[Stored data entries]
# # # # #

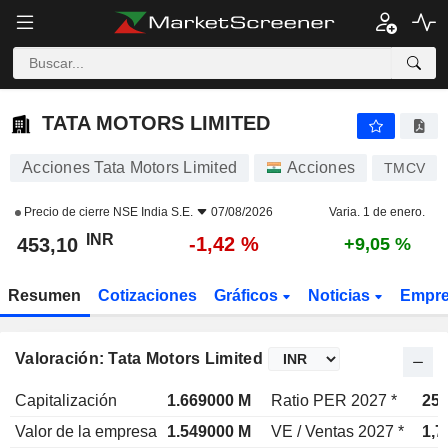
TATA MOTORS LIMITED
453,10
₹
-1,42 %
TATA MOTORS LIMITED
Acciones Tata Motors Limited
Acciones
TMCV
Precio de cierre
NSE India S.E.
07/08/2026
Varia. 1 de enero.
INR
-1,42 %
453,10
+9,05 %
Resumen
Cotizaciones
Gráficos
Noticias
Empr
Valoración: Tata Motors Limited
Capitalización
1.669000 M
Ratio PER 2027 *
25,
Valor de la empresa
1.549000 M
VE / Ventas 2027 *
1,7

# # # # #

## EXERCISE BRIEF
Before copying, set the pictures aside; then reproduce each entry above exactly.

## TASK RESPONSE
TATA MOTORS LIMITED
453,10
₹
-1,42 %
TATA MOTORS LIMITED
Acciones Tata Motors Limited
Acciones
TMCV
Precio de cierre
NSE India S.E.
07/08/2026
Varia. 1 de enero.
INR
-1,42 %
453,10
+9,05 %
Resumen
Cotizaciones
Gráficos
Noticias
Empr
Valoración: Tata Motors Limited
Capitalización
1.669000 M
Ratio PER 2027 *
25,
Valor de la empresa
1.549000 M
VE / Ventas 2027 *
1,7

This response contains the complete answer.